100 Greatest Songs of the 90’s #62 GZA – Shadowboxin’

Released : 1995

Weed smoke, cable TV, Kung Fu..and chess. Some of the Wu-Tang Clan’s trappings were archetypal, but GZA’s second solo album Liquid Swords not only featured a gory chess related cover (Inked by one of America’s black pioneers in mainstream comics, Denys Cowan) but the deluxe version even came with a board and pieces. Whether it was mowing down other MC’s one-one-one or dominating blocks, for the Clan’s oldest member there were cold parrallels between the street game and the one Bobby Fischer once described as “A war over the board.”
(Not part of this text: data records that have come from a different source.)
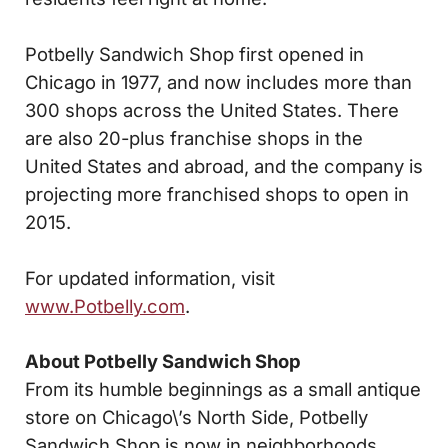
Potbelly Sandwich Shop first opened in
Chicago in 1977, and now includes more than
300 shops across the United States. There
are also 20-plus franchise shops in the
United States and abroad, and the company is
projecting more franchised shops to open in
2015.
For updated information, visit
www.Potbelly.com
.
About Potbelly Sandwich Shop
From its humble beginnings as a small antique
store on Chicago\’s North Side, Potbelly
Sandwich Shop is now in neighborhoods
The Clan’s rewiring of East Coast hip-hop on their debut Enter The Wu-Tang (36 Chambers) led to a subsequent glut of solo efforts by crew members, all produced by RZA, of which Liquid Swords was the episode over which arguably he had the most direct influence. This worked – the duo had originally started out together with fellow cousin Ol’ Dirty Bastard as Force of the Imperial Master – but GZA’s hectic growl and straight up delivery – Complex once described him as an “80s rapper at heart who just happened to blow up in the ’90s” – fused perfectly with the precision beats and Shaolin undertow.

There were other instant classics on Swords (4th Chamber, Cold World, Living In The World Today), but Shadowboxin’, with it’s clipped lift from Ann Peebles ‘Trouble, Heartache and Sadness’ and a verse from Method Man, was where simplicity met ability. Eager, GZA opens with a battle-ready “f*ck that” and from then on there was hardly a breath spare, the lyrics an onslaught by a thinking man moving his rhyme pieces against you, the result inevitable. Clinical and cold, it revealed a truth which was obvious: pawns who came at the king knew they better not miss.